Conclusión: Sin lugar a dudas, la Ley de Justicia y Paz no es lo deseable en términos de plena justicia frente al horror de los crímenes perpetrados por los grupos paramilitares y los movimientos guerrilleros. Pero, si constituye un marco básico para lograr el equilibrio entre las exigencias de la justicia y los requerimientos de la paz, es decir, un marco que permite a la vez pensar en las víctimas de ayer e impedir las víctimas de mañana. Falta, sin duda, la prueba de los hechos, ante el escepticismo que existe en algunos sectores de la comunidad internacional.

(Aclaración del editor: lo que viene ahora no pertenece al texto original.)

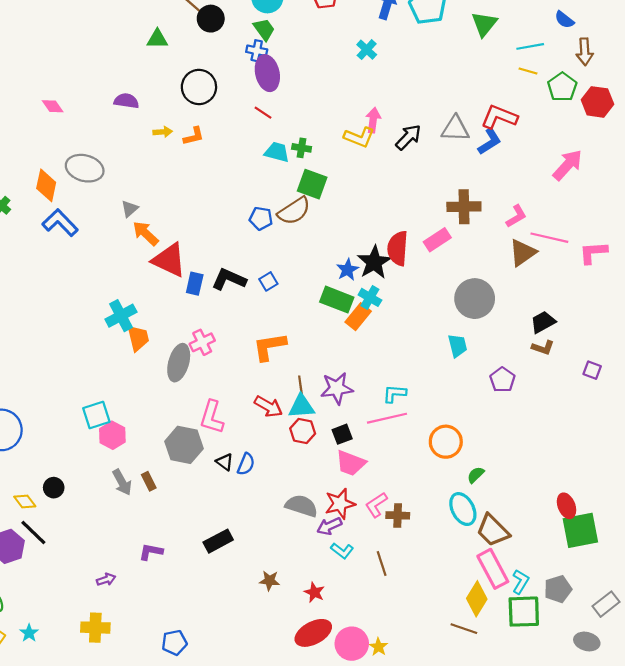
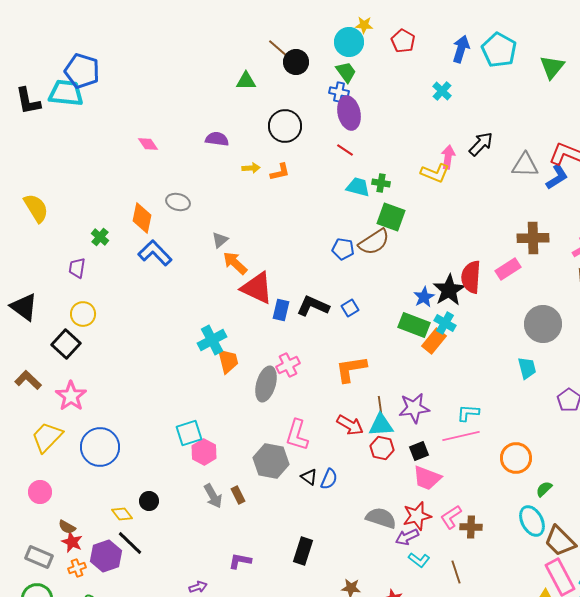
black arrow: (408, 137) -> (481, 144), moved
gray ellipse: (85, 168) -> (178, 202), size x0.7
black rectangle: (218, 541) -> (303, 551), turned -44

Para afrontar estas dudas, el presidente Álvaro Uribe Vélez ha solicitado a la Unión Europea la creación de una comisión de seguimiento y verificación de la aplicación de la ley. Ya sea mediante una comisión propia o, mejor aún, mediante un apoyo de la UE a la actual Misión de la OEA, esta propuesta del gobierno colombiano es estratégica por dos razones al menos: por una parte, permite alcanzar una mayor transparencia en el proceso de desmovilización de los grupos paramilitares y de la aplicación del marco jurídico aprobado para tal efecto y, en segundo término, puede ser una base de experiencias para el futuro proceso de paz con la guerrilla.

El timing es angustioso. Cada día que corre se hace más y más difícil alcanzar en el mundo soluciones de paz negociadas, ante el endurecimiento de los requerimientos judiciales. Es una paradoja: los “paras” están negociando cuando la puerta está todavía entreabierta. Ojalá la guerrilla no entre en negociaciones cuando la puerta ya esté cerrada. La caída de las leyes de amnistía y punto final en Argentina es una dramática campanada de alerta.